Page-level text extractions:
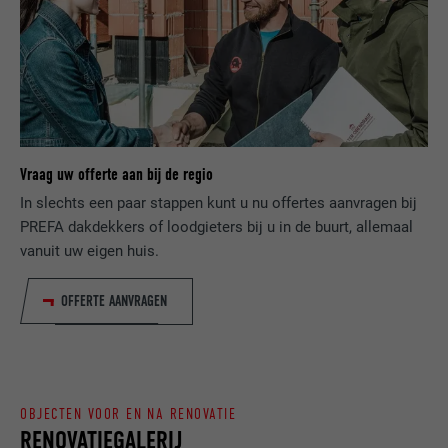
NAAM
lang
Registreert een eenduidige ID, die gebruikt
AANBIEDER
ads.linkedin.com
wordt om statistische gegevens te
DOEL
genereren m.b.t. het gebruik van de
VERVALTIJD
Sessie
website door de bezoeker.
Slaat de door de gebruiker geselecteerde
DOEL
taalversie van een website op.
Vraag uw offerte aan bij de regio
NAAM
_gaexp
In slechts een paar stappen kunt u nu offertes aanvragen bij
AANBIEDER
Google Optimize
PREFA dakdekkers of loodgieters bij u in de buurt, allemaal
NAAM
lang
vanuit uw eigen huis.
VERVALTIJD
90 dagen
AANBIEDER
LinkedIn
OFFERTE AANVRAGEN
Wordt bij wijze van test geplaatst om te
VERVALTIJD
Sessie
controleren of de browser het plaatsen
DOEL
van cookies toestaat. Bevat geen
Ingesteld door LinkedIn wanneer een
identificatiekenmerken.
DOEL
website een ingebed "Volg ons"-venster
OBJECTEN VOOR EN NA RENOVATIE
bevat.
RENOVATIEGALERIJ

## How to complete this task:
Search the records for lines holding the word "door", then copy each line you find.

## Written response:
website door de bezoeker.
Slaat de door de gebruiker geselecteerde
Ingesteld door LinkedIn wanneer een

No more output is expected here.